28 April 2026

Lundgren (easyJet): riducendo i costi possiamo resistere

easyjetEasyJet prevede una perdita lorda tra 185 e 205 milioni di sterline per il primo semestre, che rappresenta un miglioramento rispetto all’anno precedente ( 2019: 275 milioni di sterline). Decisivi interventi sui costi, il rinvio dell’acquisto di 24 nuovi aeromobili e la raccolta di significativi nuovi finanziamenti garantiscono che easyJet abbia liquidità sufficiente per far fronte ad un eventuale lungo fermo della flotta.  

«A dimostrazione della forza del modello di business di easyJet, la nostra performance per il primo semestre è stata molto positiva al netto dell’impatto del Coronavirus – ha detto Johan Lundgren, ceo di easyJet -. Sono immensamente orgoglioso del nostro team, a tutti i livelli del business, per il modo in cui ha lavorato in questi tempi difficili per metterci nella posizione di forza in cui ci troviamo ora.  Abbiamo agito tempestivamente per affrontare le sfide poste dal virus e in un periodo di circa 7 settimane abbiamo: Lanciato una serie di iniziative di contenimento dei costi e ridotto drasticamente il nostro consumo di liquidità. Messo a terra l’intera flotta, implementando un processo ben pianificato. Modificato i nostri piani per la flotta, rinviato la consegna di 24 aerei, contribuendo a ridurre di oltre 1 miliardo di sterline il flusso di cassa previsto nei prossimi tre anni, mantenendo al contempo un livello di flessibilità che sarà molto importante quando questa crisi finirà. Questo cambiamento, combinato con il rinvio e la cancellazione di una serie di altri progetti, ha contribuito a far diminuire il flusso di cassa di circa 1 miliardo di sterline in tre anni: e infine. Implementato un programma di finanziamenti che aggiungerà quasi 2 miliardi di sterline, rafforzando la nostra posizione di liquidità. 
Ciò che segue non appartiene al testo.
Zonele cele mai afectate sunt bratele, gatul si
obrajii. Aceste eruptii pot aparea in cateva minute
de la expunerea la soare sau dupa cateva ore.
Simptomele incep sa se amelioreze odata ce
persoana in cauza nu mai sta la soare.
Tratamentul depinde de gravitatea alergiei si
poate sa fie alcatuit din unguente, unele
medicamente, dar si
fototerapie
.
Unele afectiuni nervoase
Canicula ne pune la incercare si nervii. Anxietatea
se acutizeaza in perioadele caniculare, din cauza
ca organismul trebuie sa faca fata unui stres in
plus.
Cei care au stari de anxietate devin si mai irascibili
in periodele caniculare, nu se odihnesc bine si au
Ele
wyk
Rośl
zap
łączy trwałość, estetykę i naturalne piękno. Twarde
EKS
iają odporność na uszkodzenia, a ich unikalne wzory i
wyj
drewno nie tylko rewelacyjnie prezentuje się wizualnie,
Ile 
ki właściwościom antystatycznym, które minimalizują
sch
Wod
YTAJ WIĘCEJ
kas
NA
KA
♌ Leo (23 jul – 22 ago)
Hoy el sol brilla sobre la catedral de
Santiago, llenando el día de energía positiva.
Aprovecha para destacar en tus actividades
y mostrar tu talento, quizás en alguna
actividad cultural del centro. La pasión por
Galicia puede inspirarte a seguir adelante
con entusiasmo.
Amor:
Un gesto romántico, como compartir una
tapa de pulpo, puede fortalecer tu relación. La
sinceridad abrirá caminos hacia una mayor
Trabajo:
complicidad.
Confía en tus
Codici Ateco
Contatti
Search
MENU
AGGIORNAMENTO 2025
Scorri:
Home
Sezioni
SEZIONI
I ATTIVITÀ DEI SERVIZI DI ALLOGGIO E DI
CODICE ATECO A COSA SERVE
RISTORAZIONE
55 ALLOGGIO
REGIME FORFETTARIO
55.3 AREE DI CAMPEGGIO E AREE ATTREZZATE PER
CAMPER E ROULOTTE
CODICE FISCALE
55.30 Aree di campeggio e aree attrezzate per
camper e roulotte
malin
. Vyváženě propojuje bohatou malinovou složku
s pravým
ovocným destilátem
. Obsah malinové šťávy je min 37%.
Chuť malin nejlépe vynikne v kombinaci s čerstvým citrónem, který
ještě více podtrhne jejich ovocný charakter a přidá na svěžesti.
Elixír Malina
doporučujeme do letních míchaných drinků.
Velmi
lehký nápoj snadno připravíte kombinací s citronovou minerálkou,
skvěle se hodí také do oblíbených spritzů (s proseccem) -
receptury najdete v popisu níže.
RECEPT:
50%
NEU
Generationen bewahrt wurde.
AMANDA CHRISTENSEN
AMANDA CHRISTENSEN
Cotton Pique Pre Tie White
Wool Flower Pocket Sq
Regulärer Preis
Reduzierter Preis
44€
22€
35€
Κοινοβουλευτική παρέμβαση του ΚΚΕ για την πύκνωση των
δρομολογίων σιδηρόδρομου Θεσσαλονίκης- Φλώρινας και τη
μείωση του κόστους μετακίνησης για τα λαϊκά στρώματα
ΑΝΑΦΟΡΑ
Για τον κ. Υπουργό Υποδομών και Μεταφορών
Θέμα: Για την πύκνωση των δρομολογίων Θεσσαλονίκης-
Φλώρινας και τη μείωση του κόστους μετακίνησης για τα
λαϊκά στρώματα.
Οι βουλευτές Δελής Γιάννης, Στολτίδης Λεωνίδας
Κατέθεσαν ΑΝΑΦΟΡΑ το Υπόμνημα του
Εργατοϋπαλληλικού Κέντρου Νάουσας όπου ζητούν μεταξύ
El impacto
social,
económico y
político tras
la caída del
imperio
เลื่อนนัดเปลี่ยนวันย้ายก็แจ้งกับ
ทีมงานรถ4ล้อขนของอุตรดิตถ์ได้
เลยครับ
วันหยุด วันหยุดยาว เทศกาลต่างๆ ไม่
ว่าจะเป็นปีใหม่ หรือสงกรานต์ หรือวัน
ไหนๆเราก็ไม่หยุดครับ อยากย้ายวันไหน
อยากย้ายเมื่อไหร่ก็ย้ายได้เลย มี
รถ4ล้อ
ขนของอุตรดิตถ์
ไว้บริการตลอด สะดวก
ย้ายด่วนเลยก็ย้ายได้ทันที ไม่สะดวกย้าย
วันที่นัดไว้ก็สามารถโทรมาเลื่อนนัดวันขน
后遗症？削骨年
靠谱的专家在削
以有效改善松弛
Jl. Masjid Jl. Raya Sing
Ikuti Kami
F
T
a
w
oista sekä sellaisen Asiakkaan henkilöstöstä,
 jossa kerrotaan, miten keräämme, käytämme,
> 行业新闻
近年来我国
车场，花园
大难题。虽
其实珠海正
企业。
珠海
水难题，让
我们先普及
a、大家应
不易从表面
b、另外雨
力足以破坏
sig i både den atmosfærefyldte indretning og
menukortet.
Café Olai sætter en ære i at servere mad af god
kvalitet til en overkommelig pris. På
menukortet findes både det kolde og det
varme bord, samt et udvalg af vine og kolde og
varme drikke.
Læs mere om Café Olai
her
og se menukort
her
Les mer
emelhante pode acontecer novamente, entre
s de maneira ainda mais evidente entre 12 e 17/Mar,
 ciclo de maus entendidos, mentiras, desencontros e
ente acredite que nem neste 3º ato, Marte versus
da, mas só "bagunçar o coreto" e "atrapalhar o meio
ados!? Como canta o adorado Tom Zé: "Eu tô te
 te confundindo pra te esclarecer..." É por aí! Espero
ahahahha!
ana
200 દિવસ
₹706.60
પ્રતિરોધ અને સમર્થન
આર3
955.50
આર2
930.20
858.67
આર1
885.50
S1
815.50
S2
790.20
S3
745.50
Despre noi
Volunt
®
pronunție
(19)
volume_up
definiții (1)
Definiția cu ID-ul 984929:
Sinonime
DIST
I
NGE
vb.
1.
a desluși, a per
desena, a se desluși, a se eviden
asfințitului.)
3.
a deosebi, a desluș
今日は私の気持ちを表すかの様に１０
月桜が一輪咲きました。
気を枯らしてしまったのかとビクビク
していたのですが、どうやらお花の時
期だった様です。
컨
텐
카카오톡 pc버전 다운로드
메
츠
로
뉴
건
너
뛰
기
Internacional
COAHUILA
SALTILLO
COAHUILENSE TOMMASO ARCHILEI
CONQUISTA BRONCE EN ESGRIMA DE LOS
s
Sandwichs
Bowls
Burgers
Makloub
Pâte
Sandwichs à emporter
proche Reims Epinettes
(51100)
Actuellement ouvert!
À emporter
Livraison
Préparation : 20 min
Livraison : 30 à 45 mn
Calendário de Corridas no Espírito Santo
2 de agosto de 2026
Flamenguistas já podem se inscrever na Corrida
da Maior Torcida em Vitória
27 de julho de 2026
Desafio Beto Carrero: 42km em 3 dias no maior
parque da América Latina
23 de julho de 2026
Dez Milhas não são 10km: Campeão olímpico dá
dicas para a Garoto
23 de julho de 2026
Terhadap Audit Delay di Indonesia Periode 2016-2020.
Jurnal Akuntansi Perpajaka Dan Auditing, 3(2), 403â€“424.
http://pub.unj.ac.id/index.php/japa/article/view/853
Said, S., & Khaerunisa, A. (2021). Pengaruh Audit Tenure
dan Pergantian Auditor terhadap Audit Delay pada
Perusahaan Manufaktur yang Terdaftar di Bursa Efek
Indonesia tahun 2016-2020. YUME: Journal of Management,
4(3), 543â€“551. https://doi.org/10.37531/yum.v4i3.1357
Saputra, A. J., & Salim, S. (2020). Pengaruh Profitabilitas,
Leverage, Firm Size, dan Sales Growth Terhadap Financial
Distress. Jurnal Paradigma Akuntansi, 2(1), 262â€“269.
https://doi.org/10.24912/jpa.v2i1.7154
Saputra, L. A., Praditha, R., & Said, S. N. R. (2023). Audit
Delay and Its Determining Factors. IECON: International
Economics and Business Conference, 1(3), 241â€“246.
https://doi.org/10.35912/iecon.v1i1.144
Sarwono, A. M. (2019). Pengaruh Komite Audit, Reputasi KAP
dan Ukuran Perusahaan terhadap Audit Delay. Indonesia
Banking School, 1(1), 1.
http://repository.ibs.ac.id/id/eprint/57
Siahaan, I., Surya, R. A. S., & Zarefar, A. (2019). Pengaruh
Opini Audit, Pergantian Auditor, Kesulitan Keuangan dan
Queste azioni decisive significano che easyJet è ben posizionata per resistere a una prolungata messa a terra. Rimaniamo concentrati sulle azioni più giuste per la compagnia: per garantire la sua solidità a lungo termine e per assicurarci di essere in una buona posizione per riprendere a volare quando l’emergenza sanitaria sarà finita. Anche se la stragrande maggioranza dei nostri dipendenti non è in grado di lavorare in questo momento, c’è un piccolo gruppo di persone che lavora instancabilmente per aiutare i nostri clienti e per pianificare il nostro ritorno in cielo, non appena sarà possibile».